# WORK TO COMPLETE
Please keep to the lines below from the one with "Competitividade" through the one with "Alle Thema's", and restate them word for word, ends included.

++++++++++

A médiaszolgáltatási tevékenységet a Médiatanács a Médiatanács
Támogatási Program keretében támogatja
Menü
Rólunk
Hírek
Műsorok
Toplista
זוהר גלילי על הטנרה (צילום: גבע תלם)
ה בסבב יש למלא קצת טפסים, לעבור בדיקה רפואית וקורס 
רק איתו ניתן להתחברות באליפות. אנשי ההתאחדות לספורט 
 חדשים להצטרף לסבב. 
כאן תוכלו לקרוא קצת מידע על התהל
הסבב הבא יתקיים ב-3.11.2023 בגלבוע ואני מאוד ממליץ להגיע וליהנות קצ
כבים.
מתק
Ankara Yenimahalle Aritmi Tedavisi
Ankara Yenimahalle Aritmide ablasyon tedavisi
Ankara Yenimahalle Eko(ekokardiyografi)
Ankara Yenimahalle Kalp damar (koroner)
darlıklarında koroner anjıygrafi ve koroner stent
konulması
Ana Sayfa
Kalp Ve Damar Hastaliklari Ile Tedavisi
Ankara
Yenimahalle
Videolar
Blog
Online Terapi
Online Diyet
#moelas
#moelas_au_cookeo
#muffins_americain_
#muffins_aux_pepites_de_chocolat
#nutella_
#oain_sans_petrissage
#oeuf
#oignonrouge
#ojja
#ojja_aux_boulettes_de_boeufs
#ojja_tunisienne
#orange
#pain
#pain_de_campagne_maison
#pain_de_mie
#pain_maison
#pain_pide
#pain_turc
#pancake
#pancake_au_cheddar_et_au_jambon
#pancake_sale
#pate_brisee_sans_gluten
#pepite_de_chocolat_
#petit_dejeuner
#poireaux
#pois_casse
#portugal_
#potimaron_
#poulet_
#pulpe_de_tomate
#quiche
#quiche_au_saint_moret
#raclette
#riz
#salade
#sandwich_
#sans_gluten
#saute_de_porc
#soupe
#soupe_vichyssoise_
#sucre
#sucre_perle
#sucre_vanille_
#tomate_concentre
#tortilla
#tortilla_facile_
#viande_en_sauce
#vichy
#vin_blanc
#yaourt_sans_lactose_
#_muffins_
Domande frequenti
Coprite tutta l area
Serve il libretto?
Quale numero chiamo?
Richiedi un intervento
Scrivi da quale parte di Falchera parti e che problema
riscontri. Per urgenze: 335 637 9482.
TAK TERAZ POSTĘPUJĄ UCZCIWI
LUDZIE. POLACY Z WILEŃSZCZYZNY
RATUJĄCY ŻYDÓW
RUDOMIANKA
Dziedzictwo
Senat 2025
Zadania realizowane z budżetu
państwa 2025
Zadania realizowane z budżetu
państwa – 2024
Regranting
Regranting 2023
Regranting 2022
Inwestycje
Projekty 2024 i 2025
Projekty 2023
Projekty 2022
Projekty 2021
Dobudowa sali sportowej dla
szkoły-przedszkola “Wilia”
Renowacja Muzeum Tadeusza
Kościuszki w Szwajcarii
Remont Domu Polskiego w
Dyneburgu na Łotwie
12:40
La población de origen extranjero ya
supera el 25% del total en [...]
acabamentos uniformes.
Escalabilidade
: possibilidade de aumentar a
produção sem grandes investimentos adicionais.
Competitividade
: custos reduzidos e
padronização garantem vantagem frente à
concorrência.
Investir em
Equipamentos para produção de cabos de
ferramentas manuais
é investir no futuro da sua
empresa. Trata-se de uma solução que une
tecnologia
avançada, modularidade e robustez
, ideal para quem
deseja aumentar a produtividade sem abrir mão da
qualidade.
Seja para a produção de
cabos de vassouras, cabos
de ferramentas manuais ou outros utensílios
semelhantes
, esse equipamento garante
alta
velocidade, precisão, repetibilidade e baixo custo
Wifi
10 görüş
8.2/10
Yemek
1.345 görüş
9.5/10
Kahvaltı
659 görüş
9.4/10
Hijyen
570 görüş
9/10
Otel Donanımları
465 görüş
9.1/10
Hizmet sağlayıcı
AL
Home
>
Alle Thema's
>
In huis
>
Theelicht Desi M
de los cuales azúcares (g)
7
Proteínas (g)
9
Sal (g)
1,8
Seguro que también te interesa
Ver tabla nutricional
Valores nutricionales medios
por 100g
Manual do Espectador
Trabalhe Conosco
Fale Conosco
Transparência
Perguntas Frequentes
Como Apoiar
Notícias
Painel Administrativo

++++++++++

# REPLY
Competitividade
: custos reduzidos e
padronização garantem vantagem frente à
concorrência.
Investir em
Equipamentos para produção de cabos de
ferramentas manuais
é investir no futuro da sua
empresa. Trata-se de uma solução que une
tecnologia
avançada, modularidade e robustez
, ideal para quem
deseja aumentar a produtividade sem abrir mão da
qualidade.
Seja para a produção de
cabos de vassouras, cabos
de ferramentas manuais ou outros utensílios
semelhantes
, esse equipamento garante
alta
velocidade, precisão, repetibilidade e baixo custo
Wifi
10 görüş
8.2/10
Yemek
1.345 görüş
9.5/10
Kahvaltı
659 görüş
9.4/10
Hijyen
570 görüş
9/10
Otel Donanımları
465 görüş
9.1/10
Hizmet sağlayıcı
AL
Home
>
Alle Thema's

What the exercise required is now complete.